Start of INPUT

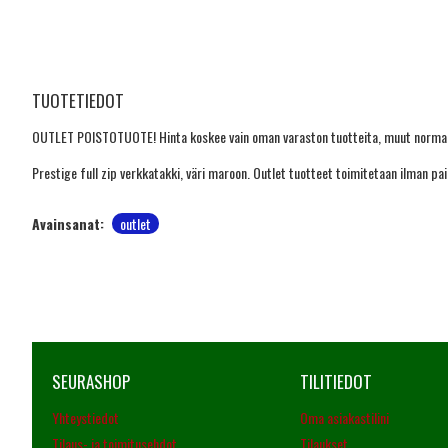
TUOTETIEDOT
OUTLET POISTOTUOTE! Hinta koskee vain oman varaston tuotteita, muut normaal
Prestige full zip verkkatakki, väri maroon. Outlet tuotteet toimitetaan ilman pai
Avainsanat:
outlet
SEURASHOP
TILITIEDOT
Yhteystiedot
Oma asiakastilini
Tilaus- ja toimitusehdot
Tilaukset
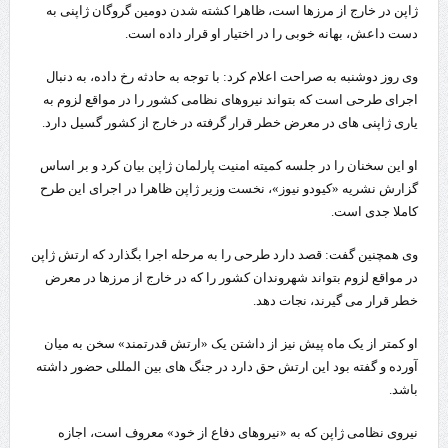
ژاپن در خارج از مرزها است، ظاهرا کشته شدن دومین گروگان ژاپنی به
دست داعش، بهانه خوبی را در اختیار او قرار داده است.
وی روز دوشنبه به صراحت اعلام کرد: با توجه به حادثه رخ داده، به دنبال
اجرای طرحی است که بتواند نیروهای نظامی کشور را در مواقع لزوم به
یاری ژاپنی های در معرض خطر قرار گرفته در خارج از کشور گسیل دارد.
او این سخنان را در جلسه کمیته امنیت پارلمان ژاپن بیان کرد و بر اساس
گزارش نشریه «کیودو نیوز»، نخست وزیر ژاپن ظاهرا در اجرای این طرح
کاملا جدی است.
وی همچنین گفت: قصد دارد طرحی را به مرحله اجرا بگذارد که ارتش ژاپن
در مواقع لزوم بتواند شهروندان کشور را که در خارج از مرزها در معرض
خطر قرار می گیرند، نجات دهد.
او کمتر از یک ماه پیش نیز از داشتن یک «ارتش قدرتمند» سخن به میان
آورده و گفته بود این ارتش حق دارد در جنگ های بین المللی حضور داشته
باشد.
نیروی نظامی ژاپن که به «نیروهای دفاع از خود» معروف است، اجازه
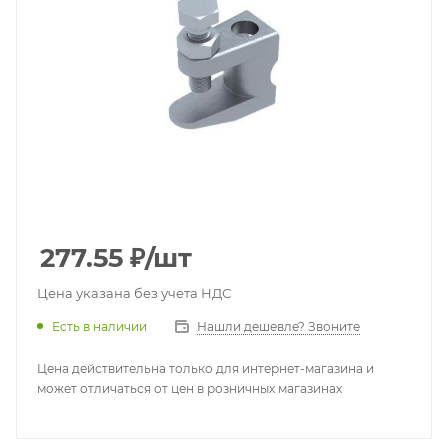
277.55
₽
/шт
Цена указана без учета НДС
Есть в наличии
Нашли дешевле? Звоните
Цена действительна только для интернет-магазина и
может отличаться от цен в розничных магазинах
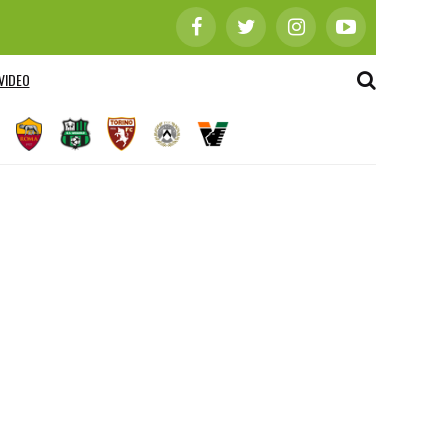
VIDEO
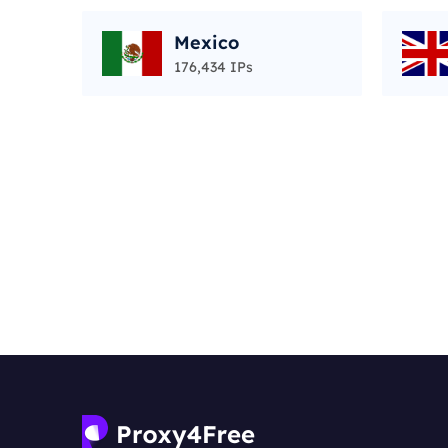
Mexico
176,434 IPs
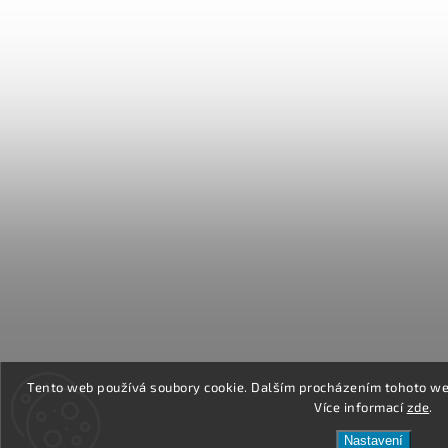
Tento web používá soubory cookie. Dalším procházením tohoto web
Více informací
zde
.
Nastavení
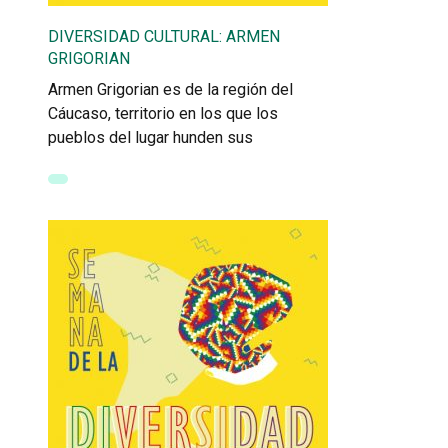
DIVERSIDAD CULTURAL: ARMEN
GRIGORIAN
Armen Grigorian es de la región del
Cáucaso, territorio en los que los
pueblos del lugar hunden sus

End of INPUT

▶ EXERCISE
Extract from the data every line where "ژاپنی" shows up.

▶ SOLUTION FOR THIS PROBLEM
ژاپن در خارج از مرزها است، ظاهرا کشته شدن دومین گروگان ژاپنی به
یاری ژاپنی های در معرض خطر قرار گرفته در خارج از کشور گسیل دارد.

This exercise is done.